Çok hızlı ve çok şaşırtıcı hamleler içinde olan teknologiye rağmen bütün insanları sarıp sarmalayan cehalet neden doğdu? Aydınlanma göklerin sırrının Kopernik eliyle, yerleşmenin (insan elinin) sırrının Darwin eliyle hal yoluna sokulduğuna inananların yüzyılıydı. Karl Marx kendini hal yoluna sokucular listesine eklemek istiyordu. (…) İddialar yeni iddialar üretmekten daha fazla işe yaramadı. Marksizm’in yanına bir de Leninizm ilâve etmek zorunda kaldık. (…) Ruslar Almanlarla, Nazileşmiş Almanlara karşı komünist idealler uğruna savaşarak değil ihtilâlcilerin devirdiği çarlığın sancakları uğruna savaşarak başarı kazandı.
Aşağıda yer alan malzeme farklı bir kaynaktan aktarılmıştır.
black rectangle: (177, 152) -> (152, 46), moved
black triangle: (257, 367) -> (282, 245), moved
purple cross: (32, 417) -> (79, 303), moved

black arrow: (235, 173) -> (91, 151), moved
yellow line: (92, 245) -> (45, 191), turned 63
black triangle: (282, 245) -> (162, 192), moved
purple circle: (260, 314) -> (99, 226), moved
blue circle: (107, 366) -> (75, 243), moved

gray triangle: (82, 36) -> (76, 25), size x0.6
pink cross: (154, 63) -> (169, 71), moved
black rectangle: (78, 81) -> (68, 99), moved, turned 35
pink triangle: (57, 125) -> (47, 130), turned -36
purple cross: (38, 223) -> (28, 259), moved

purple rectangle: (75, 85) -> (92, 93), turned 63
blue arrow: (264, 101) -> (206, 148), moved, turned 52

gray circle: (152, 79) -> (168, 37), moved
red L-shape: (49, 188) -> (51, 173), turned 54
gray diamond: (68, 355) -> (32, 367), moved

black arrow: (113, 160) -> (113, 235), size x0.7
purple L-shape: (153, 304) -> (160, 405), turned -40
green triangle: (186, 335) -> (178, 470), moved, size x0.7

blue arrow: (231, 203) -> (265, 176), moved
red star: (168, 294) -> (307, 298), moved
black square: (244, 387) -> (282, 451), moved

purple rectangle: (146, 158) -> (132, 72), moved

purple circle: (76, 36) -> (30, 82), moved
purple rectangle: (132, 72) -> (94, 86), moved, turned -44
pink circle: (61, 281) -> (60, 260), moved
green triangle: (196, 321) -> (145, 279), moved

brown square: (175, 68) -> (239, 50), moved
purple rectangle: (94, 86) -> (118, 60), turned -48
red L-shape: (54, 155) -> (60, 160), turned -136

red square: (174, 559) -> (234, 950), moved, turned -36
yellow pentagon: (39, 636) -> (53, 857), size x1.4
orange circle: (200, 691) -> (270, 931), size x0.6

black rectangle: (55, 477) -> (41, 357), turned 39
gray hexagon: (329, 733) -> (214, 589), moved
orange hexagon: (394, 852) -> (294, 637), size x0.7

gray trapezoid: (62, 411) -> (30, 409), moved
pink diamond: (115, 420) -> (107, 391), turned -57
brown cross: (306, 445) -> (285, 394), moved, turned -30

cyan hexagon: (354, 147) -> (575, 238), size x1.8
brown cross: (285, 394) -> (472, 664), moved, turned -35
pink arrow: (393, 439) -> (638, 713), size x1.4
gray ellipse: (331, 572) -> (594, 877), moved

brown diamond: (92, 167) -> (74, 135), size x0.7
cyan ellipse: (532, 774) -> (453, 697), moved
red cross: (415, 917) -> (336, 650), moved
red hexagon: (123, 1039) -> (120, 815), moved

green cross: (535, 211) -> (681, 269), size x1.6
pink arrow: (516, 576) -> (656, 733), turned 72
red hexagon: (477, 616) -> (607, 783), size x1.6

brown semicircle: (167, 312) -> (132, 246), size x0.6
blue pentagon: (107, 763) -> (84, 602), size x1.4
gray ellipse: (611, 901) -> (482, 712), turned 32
(…) Türkler tarih sahnesine hangi kıyafetle çıktı? Dünya Türkleri Allah’ın askerleri olarak tanır. Lozan anlaşmasından yüz yıl sonra da Tarih sahnesinde kalıp kalmayacakları dinlerine ve dolayısıyla dillerine sahip çıkıp çıkmadıklarına bağlıdır. Karl Marx ömrünü XVII. asırda Avrupa’da akılla imanı birbirine hasım saymak suretiyle baş gösteren bir sapık kültürü selâmete çıkarma derdiyle geçirdi. (…)
Gerek yürümek ve gerekse konuşmak insan yavrusu olmaklığımızla bize öğretilmiştir. Hangi şekille ve hangi dille olursa olsun yürüyüşümüzle ve konuşmamızla bir toplum husule getirdik ve o toplumda yürüyüşümüzün, konuşmamızın bizi rapt ettiği yeri edinmişizdir. (…)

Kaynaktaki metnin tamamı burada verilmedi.